Да, Борг внушает уважение одним своим видом, но весьма расстроился бы, узнав, что его определили конвоиром.
— В мои намерения входит совсем другое.
Старуха вопросительно приподняла бровь, не опускаясь до словесного выражения заинтересованности.
Я определенно добился успеха, если судить по наблюдаемому результату. А вот каков он из себя? Рассудок маркизы тверд, дух спокоен, сознание ясное, как никогда, но в чьих водах мы находимся?
— Я пришел просить вас о помощи.
— И чем одинокая старая женщина может помочь офицеру Опоры?
Немножко иронии, но гораздо больше удивления, впрочем, закономерного, поскольку наша прошлая и единственная встреча не предполагала продолжения знакомства.
Все было тщательно рассчитано и выверено до малейшего чиха, но в который раз планы пришлось не просто отложить в долгий ящик, а выкинуть прочь, как сор, годный лишь на то, чтобы мешаться под ногами. Вы очень нужны мне, дуве. И все же теперь я не нахожу в себе сил приказывать. Только просить.
— Для начала позволить остаться.
Маркиза коротко усмехнулась:
— Можно подумать, если я прикажу вам убираться вон, вы послушаетесь!

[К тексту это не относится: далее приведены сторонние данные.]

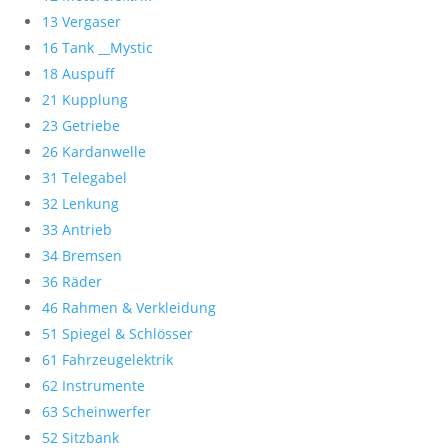
13 Vergaser
16 Tank __Mystic
18 Auspuff
21 Kupplung
23 Getriebe
26 Kardanwelle
31 Telegabel
32 Lenkung
33 Antrieb
34 Bremsen
36 Räder
46 Rahmen & Verkleidung
51 Spiegel & Schlösser
61 Fahrzeugelektrik
62 Instrumente
63 Scheinwerfer
52 Sitzbank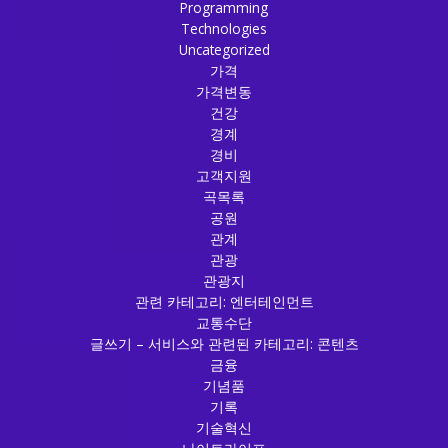
Programming
Technologies
Uncategorized
가격
가격변동
건강
경계
경비
고객지원
곡목록
공원
관계
관광
관광지
관련 카테고리: 엔터테인먼트
교통수단
글쓰기 – 서비스와 관련된 카테고리: 콘텐츠
금융
기념품
기록
기술혁신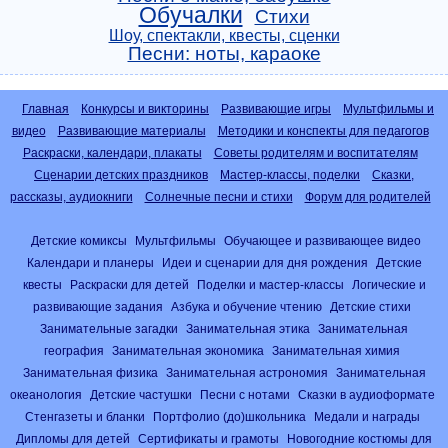
Обучалки
Стихи
Шоу, спектакли, квесты, сценки
Песни: ноты, караоке
Главная
Конкурсы и викторины
Развивающие игры
Мультфильмы и
видео
Развивающие материалы
Методики и конспекты для педагогов
Раскраски, календари, плакаты
Советы родителям и воспитателям
Сценарии детских праздников
Мастер-классы, поделки
Сказки,
рассказы, аудиокниги
Солнечные песни и стихи
Форум для родителей
Детские комиксы
Мультфильмы
Обучающее и развивающее видео
Календари и планеры
Идеи и сценарии для дня рождения
Детские
квесты
Раскраски для детей
Поделки и мастер-классы
Логические и
развивающие задания
Азбука и обучение чтению
Детские стихи
Занимательные загадки
Занимательная этика
Занимательная
география
Занимательная экономика
Занимательная химия
Занимательная физика
Занимательная астрономия
Занимательная
океанология
Детские частушки
Песни с нотами
Сказки в аудиоформате
Стенгазеты и бланки
Портфолио (до)школьника
Медали и награды
Дипломы для детей
Сертификаты и грамоты
Новогодние костюмы для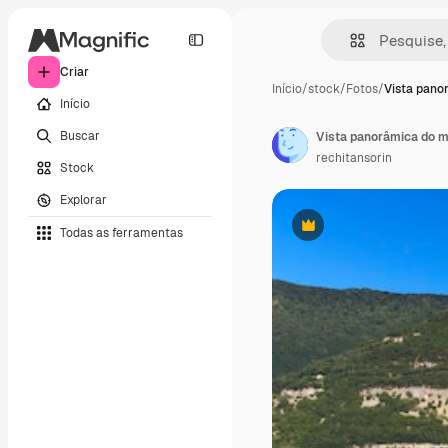
Criar
Início
/
stock
/
Fotos
/
Vista pano
Início
Buscar
Vista panorâmica do m
rechitansorin
Stock
Explorar
Todas as ferramentas
Premium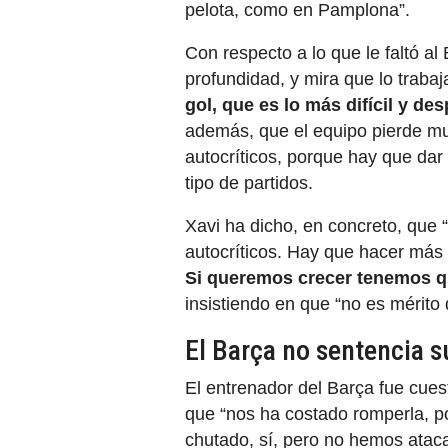
pelota, como en Pamplona”.
Con respecto a lo que le faltó a
profundidad, y mira que lo traba
gol, que es lo más difícil y d
además, que el equipo pierde mu
autocríticos, porque hay que da
tipo de partidos.
Xavi ha dicho, en concreto, que
autocríticos. Hay que hacer más 
Si queremos crecer tenemos qu
insistiendo en que “no es mérito d
El Barça no sentencia s
El entrenador del Barça fue cues
que “nos ha costado romperla, p
chutado, sí, pero no hemos atac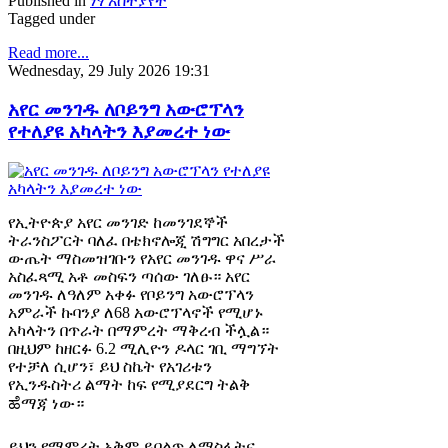
Published in
ነፃ አስተያየት
Tagged under
Read more...
Wednesday, 29 July 2026 19:31
አየር መንገዱ ለቦይንግ አውሮፕላን
የተለያዩ አካላትን እያመረተ ነው
የኢትዮጵያ አየር መንገድ ከመንገደኞች
ትራንስፖርት ባለፈ በቴክኖሎጂ ሽግግር አበረታች
ውጤት ማስመዝገቡን የአየር መንገዱ ዋና ሥራ
አስፈጻሚ አቶ መስፍን ጣሰው ገለፁ። አየር
መንገዱ ለዓለም አቀፉ የቦይንግ አውሮፕላን
አምራች ኩባንያ ለ68 አውሮፕላኖች የሚሆኑ
አካላትን በጥራት በማምረት ማቅረብ ችሏል።
በዚህም ከዘርፉ 6.2 ሚሊዮን ዶላር ገቢ ማግኘት
የተቻለ ሲሆን፣ ይህ ስኬት የአገሪቱን
የኢንዱስትሪ ልማት ከፍ የሚያደርግ ትልቅ
ಹೆማጃ ነው።
ይህን የማምረት አቅም ይበልጥ ለማስፋትና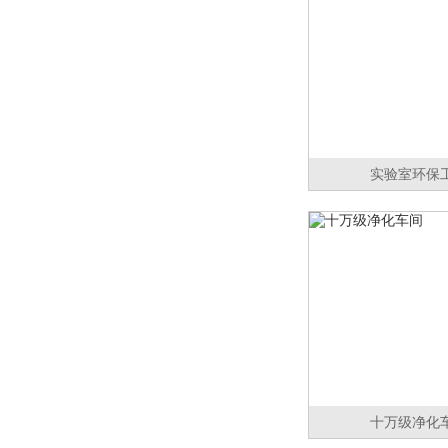
实验室环保
十万级净化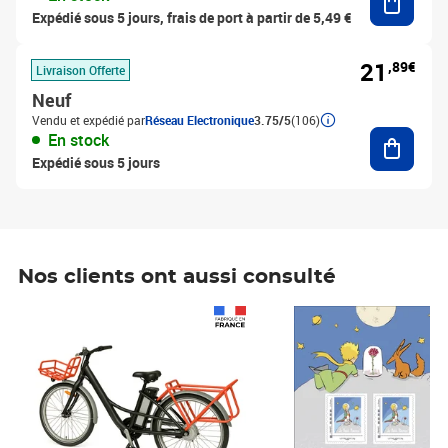
Expédié sous 5 jours, frais de port à partir de 5,49 €
21
,89€
Livraison Offerte
Neuf
Vendu et expédié par
Réseau Electronique
3.75/5
(106)
Ajouter
En stock
Expédié sous 5 jours
Nos clients ont aussi consulté
Prix 1 490,00€
Prix 7,50€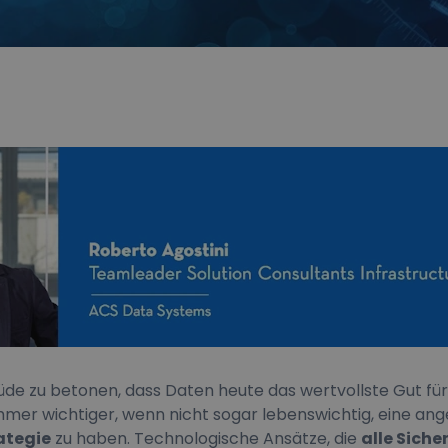
üde zu betonen, dass Daten heute das wertvollste Gut f
immer wichtiger, wenn nicht sogar lebenswichtig, eine a
ategie
zu haben. Technologische Ansätze, die
alle Siche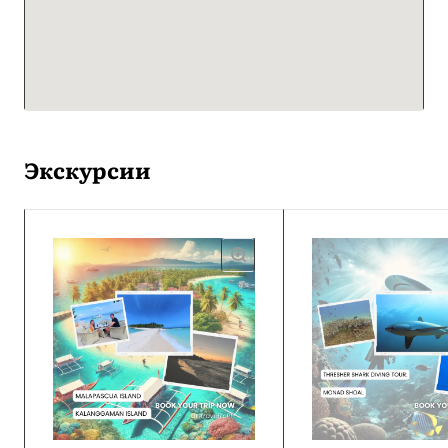
Экскурсии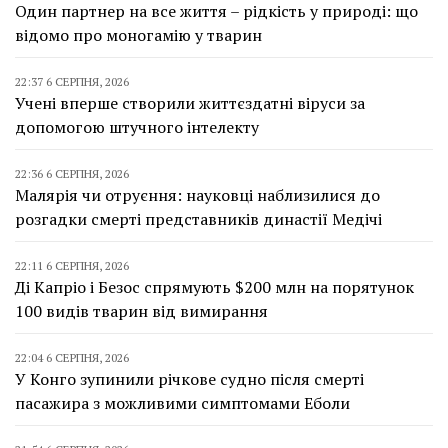
Один партнер на все життя – рідкість у природі: що
відомо про моногамію у тварин
22:37 6 СЕРПНЯ, 2026
Учені вперше створили життєздатні віруси за
допомогою штучного інтелекту
22:36 6 СЕРПНЯ, 2026
Малярія чи отруєння: науковці наблизилися до
розгадки смерті представників династії Медічі
22:11 6 СЕРПНЯ, 2026
Ді Капріо і Безос спрямують $200 млн на порятунок
100 видів тварин від вимирання
22:04 6 СЕРПНЯ, 2026
У Конго зупинили річкове судно після смерті
пасажира з можливими симптомами Еболи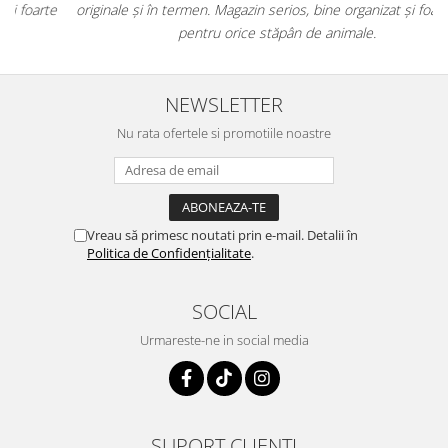
e
originale și în termen. Magazin serios, bine organizat și foarte util
t
pentru orice stăpân de animale.
NEWSLETTER
Nu rata ofertele si promotiile noastre
Vreau să primesc noutati prin e-mail. Detalii în
Politica de Confidențialitate
.
SOCIAL
Urmareste-ne in social media
SUPORT CLIENTI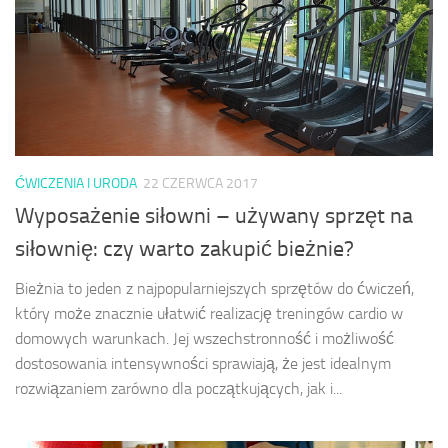
ĆWICZENIA I URODA
22 CZERWCA 2017
Wyposażenie siłowni – używany sprzęt na
siłownię: czy warto zakupić bieżnie?
Bieżnia to jeden z najpopularniejszych sprzętów do ćwiczeń,
który może znacznie ułatwić realizację treningów cardio w
domowych warunkach. Jej wszechstronność i możliwość
dostosowania intensywności sprawiają, że jest idealnym
rozwiązaniem zarówno dla początkujących, jak i...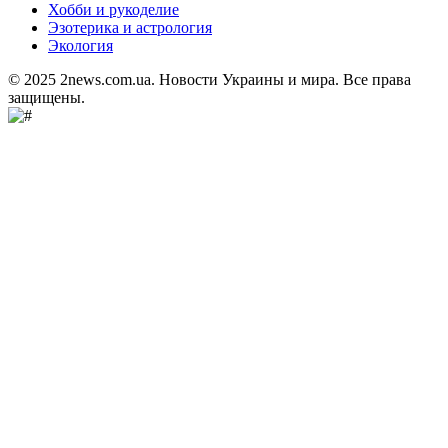
Хобби и рукоделие
Эзотерика и астрология
Экология
© 2025 2news.com.ua. Новости Украины и мира. Все права
защищены.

Как отразить атаку, нацеленную в самое уязвимое место? Перестать считать ее таковой.
— Представьте себе, да. Это доставит мне дополнительные неудобства, не скрою, но и такое развитие событий предусмотрено.
— Почему я верю вашим словам?
А вот теперь в голосе слышится тревога. Еще бы! После всего пережитого старуха вправе опасаться любого пришлеца, к тому же кажущегося убедительным.
— Потому что я не лгу.
— Подадите мне руку? Хочу подойти к окну.
Только в устах женщины подобный пируэт разговора выглядит уместно, хотя всем собеседникам яснее ясного, что ей требуется небольшая пауза.
— Извольте.
Она была легкой, как ребенок. Или не позволяла себе полностью опереться на мой локоть? Тогда можно предположить, что небольшая прогулка по комнате предназначалась для проверки оставшихся в наличии сил и планирования оборонительных или наступательных маневров.
— Почему вы не использовали слово «правда»?
— Простите?
Маркиза повернулась ко мне лицом:
— Вы сказали, что не лжете. Но вы ведь могли выразиться иначе?